We yearn for the same things you do. We are nostalgic for the same lost country. The memory of that Iran — whether lived or inherited — binds us together. You are fighting for your present. We are fighting for our legacy. It is the same fight.
This time is different. For those of us watching every round of protests since the university protests of 1999, we see something extraordinary in today’s demonstrations. We have never seen such unity around the shared idea of a free Iran, and increasingly, unity around a face and a name.
When we see the support many of you show for Prince Reza Pahlavi, we recognize the same questions in your chants that echo in our conversations here: Can there finally be a revolution that is not immediately stolen? One that has both courage on the streets and clarity in leadership? One that has a flag, a vision, a continuity with the Iran that was taken?
We watch as the world tries to sell you “reform,” “engagement,” “dialogue,” and every other polite word that really means “keep the regime, change the packaging.” We know you are not risking your lives for cosmetic changes. You want your country back. You want our country back. You want a life where you do not live under suspicion, where your gender does not dictate your worth under Sharia or Islamic law, and where your faith or lack of it is not a crime.
And then they’ll try to undermine you by calling you foreign agents. They will call you Mossad, CIA, puppets of whomever—anything to avoid admitting that Iranians themselves are rejecting their oppressors in organic fashion. “They are Mossad operatives” becomes a convenient way to say you are not real Iranians, not deserving of basic human rights. It is a cruel trick meant to strip you of your legitimacy and deny your revolution. It is their excuse to wash their hands of responsibility and to maintain their narratives.
And speaking of narratives, we see deafening silence in institutions that claim to stand for justice. The same universities that were covered in encampments and slogans somehow cannot find the breath to chant for you.
The same media that amplified every claim from Gaza without hesitation suddenly becomes skeptical, hesitant, “careful with the numbers” when it is Iranians being beaten, blinded, or killed in wholesale fashion.
Your martyrs do not go viral. The numbers that human rights groups struggle to verify through blackouts and censorship only hint at a truth far worse than anyone can imagine.
Know this: You are not alone. Some of us were born on the outside of the prison, but our hearts never left it. We in the diaspora have our story too. Our lives have been bitterly shaped by the same regime that is now pointing its guns at you. Our parents crossed borders with fake passports, hid in stowaways, slept in strange countries, traded their degrees for taxi meters and night shifts.

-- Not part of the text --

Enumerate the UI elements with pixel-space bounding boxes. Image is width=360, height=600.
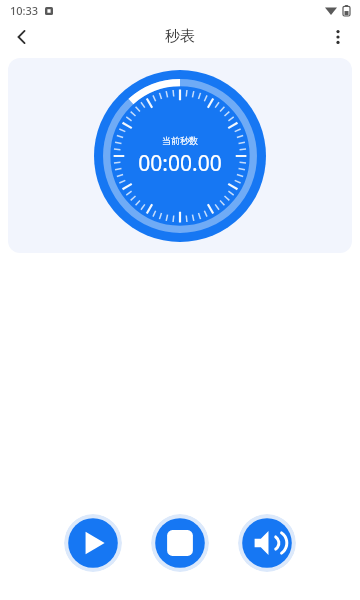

We carry Western passports and Western names, yet gravitate toward Iranian culture, searching for friends who understand our jokes, our food, our pain. Some of us have never seen Iran, but the fight for Iran is in our bones. We do not romanticize your suffering, and we do not pretend that our hardships match the price you are paying. You are the ones facing live ammunition, mass arrests, torture, and executions. But we carry our own burden: to make sure your sacrifice is not buried under geopolitics, partisan politics, or propaganda.
With love,
We will rally in Los Angeles, Toronto, London, Paris. We will flood our feeds, confront our media, and challenge our politicians. We will be your voices where you are silenced and your witnesses where you are denied. We will not let this revolution be squandered. We will not let them hijack your desires, your unity, your chance at a future that looks more like those old photos — and better.
We are your fellow Iranians, and until you walk freely in a free Iran, know this: we are with you, we hear you, and we will not look away. This time, the world does not get to move on. This time, we stay.